Hiç kimsenin olmayan, zamana hibe edilen, sadece haşerelerin ve yağmacıların keyif aldığı yıkıntılara bakarak devam ediyoruz dolaşmaya, askeri, paslanmış, aynı şekil ve puntoda, aynı renklerle yazılmış “yasak” belirtici tabelaları göre göre bende hep aynı cümleyi kurmaya başlıyorum: “Peh bu kadar güzel bir yere girilemez miş!” homurdanıyorum ve tekrardan mırıldanıyorum “Ohooo insanlar kullanamaz, çiyanlar kullanabilir!” daha yüksek sesle Tolganın yüzüne bakarak “Peh peh Girilemez miş, Yasak mış, Maraş mış, Girilemez! Mağusa Belediye binasına doğru yakınlaşıyorduk, gözüm dışarıda, karanlık Maraş’a bakarak, mırıldanmaya, sinirle homurdanmaya devam ediyordum! Aracın hızlandığını fark ettim, bende sözcükleri hızlı söylemeye başladım.

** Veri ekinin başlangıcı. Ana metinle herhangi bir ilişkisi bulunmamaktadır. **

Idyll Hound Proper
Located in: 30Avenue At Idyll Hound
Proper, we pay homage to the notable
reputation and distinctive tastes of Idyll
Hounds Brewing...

Tolga beni dinliyor muydu? Derken, büyük bir gürültü!

Toz duman... Sarsılarak, demir gıcırtıları içerisinde araç durdu!

WalsVagen’in ışıkları: “Paradise Night Club’ın duvarını” aydınlatıyordu, paslı variller, yolun içinde kendine yaşam alanı açmış azganların, bitkilerin gri gölgesi yansıyordu, fonda oto kaset çalarda Led Zepllin “Kashmir”!

Araç kapısını açmayı denedim olmadı, Tekrardan yeltendim, omuz atarak, çıkabilecek kadar kapının açıldığını fark ettim, saniyeler içinde toz bulutunun ortasında kalmıştık, gözlerim Tolga’yı aradı, gülüyordu! Hastasını başarıyla ameliyat etmiş, yaşama döndürmüş, gururlu bir doktor gülümsemesi vardı yüzünde!

Usulca konuştu: “Hani da giremezdik! Be Reşat.” Dedi. Daha ciddi bir ifade alarak bir daha ve kararlı ve yüksek sesle: “Hani da girilmezdi! Be Reşat.” Telleri yırtmış, varilleri devirmiş, Kapalı Maraş’a girmiştik!

Amerikan tankı ile savaşıp Maraş’ı kapatan Türk’ün tellerini, Alman yapımı arabayla yıkıp geçmiştik! Peh! Maraş'ı ilk biz açmıştık!

Tüm dileğim, “Maraş” konusunun, insani ve hukusal yönleri ile ele alınıp; Kıbrıs masasında, uluslararası hukuk nezdinde “Güven Yaratıcı” bir adım olarak açılmasıdır, yeniden yaşam bulmasıdır, atıl durumdan kurtarılmasıdır!